Kicking Congestion from the Curb at CLT
Airport finally finds a place for Uber and Lyft
I landed at Charlotte Douglas International Airport from vacation last Wednesday afternoon, not a time I would’ve expected for high traffic. Silly me. The designated Uber/Lyft pickup area, a few feet of curb on the lower level, was packed with the desperate, the tired, the luggage-burdened. They gazed longingly at their phones. Only six minutes until Raul arrives in his gray Honda Civic to rescue me. Come to me, Raul. My guy, Brian, tried to call me when he was 13 minutes into his projected 10-minute trip from the Lyft waiting lot on Wilkinson Boulevard. I missed it in the Arrivals din and called him back.
“This is Brian.”
“Hey. You rang.”
“Yeah. Tried to call you, but you didn’t answer. Wanted to see if you’d be OK with, uh, moving to the upper level for pickup. I’m coming up on it now.”
I knew from experience that security frowns on rideshare drivers picking up Arrivals where other drivers drop off Departures. I told Brian this.

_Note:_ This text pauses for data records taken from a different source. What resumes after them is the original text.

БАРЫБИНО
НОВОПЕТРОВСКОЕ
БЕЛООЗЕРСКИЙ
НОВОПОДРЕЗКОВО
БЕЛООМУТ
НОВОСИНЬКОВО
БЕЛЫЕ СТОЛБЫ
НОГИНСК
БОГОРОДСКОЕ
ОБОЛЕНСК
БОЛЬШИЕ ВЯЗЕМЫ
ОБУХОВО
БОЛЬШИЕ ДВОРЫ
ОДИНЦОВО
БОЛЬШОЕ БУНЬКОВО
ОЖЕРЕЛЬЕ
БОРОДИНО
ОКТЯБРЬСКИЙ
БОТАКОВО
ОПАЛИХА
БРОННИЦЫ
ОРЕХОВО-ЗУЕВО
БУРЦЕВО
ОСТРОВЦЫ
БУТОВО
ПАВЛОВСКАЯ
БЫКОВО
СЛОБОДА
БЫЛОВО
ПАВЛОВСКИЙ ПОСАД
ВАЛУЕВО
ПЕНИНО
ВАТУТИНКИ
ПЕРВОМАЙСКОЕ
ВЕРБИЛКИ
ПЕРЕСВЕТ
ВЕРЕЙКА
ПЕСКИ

“Well,” he said, “I do it all the time.” The guy had a five-star rating, though I’m sure not from CLT security.
“I’ll just cancel.”
I ate the five-dollar fee and had a much better experience with Hany, a Lebanese gentleman with whom I coordinated an intricate and daring pickup maneuver at the A gate. We maintained telephonic communication throughout. I dodged other Arrivals and their rides to meet Hany at precisely the right moment, when he slowed to a stop in a lane of stalled traffic. I loaded one bag, he loaded the other, we loaded ourselves, he cut the wheels of his Hyundai to the left, and we were off.
It was exhilarating, I’ll tell you. It was as if we’d trained.

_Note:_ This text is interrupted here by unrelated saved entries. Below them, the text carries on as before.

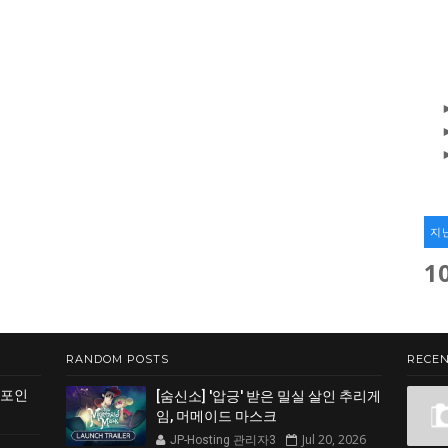
지
1
RANDOM POSTS
RECEN
 포인
[숨신소] '압긍' 받은 밀실 살인 추리게
임, 머메이드 마스크
Jul 20, 2026
JP-Hosting 관리자3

“Thanks, man,” I told Hany. “Good work. This shit is ridiculous.”
I had just returned from New Orleans, where the airport has designated an area beneath a parking deck across from the terminal for rideshare pickup rather than force Uber and Lyft drivers to play Dale Sr.-at-Daytona with all the other traffic at the Arrivals curb. This seems to make a certain, oh, sense.
I say this with all due love and respect to both my hometown of New Orleans and my adopted home city of Charlotte: When a civic entity in New Orleans surpasses the corresponding civic entity in your city in logistical efficiency and ease of use, you need to make some changes.
Which, thank goodness, the people who run the world’s seventh-busiest airport apparently will make by the end of the month. A few weeks in advance of the groundbreaking for a planned $600 million upgrade to the terminal entrance and lobby, the airport will institute a new traffic pattern for Arrivals that includes two designated lanes and a designated zone for Uber and Lyft, “which is a huge improvement,” CLT Chief Operating Officer Jack Christine told City Council members this week. “I’m confident we’ll see some benefits when we open up that project here in two weeks.”
Me, too. It could hardly be worse than the current setup. As for the planned terminal upgrade, it’ll expand the ticket counter, baggage claim and security gates and reconfigure the flow of foot traffic, which anyone who uses CLT can tell you is often as snarled as College Street at rush hour. The project will take nearly six years and, of course, proceed as the airport and its customers do their daily business, which will require detours and alternate routes and multiple inconveniences, all of which motorists in this emerging city—ain’t growth grand?—are surely used to by now.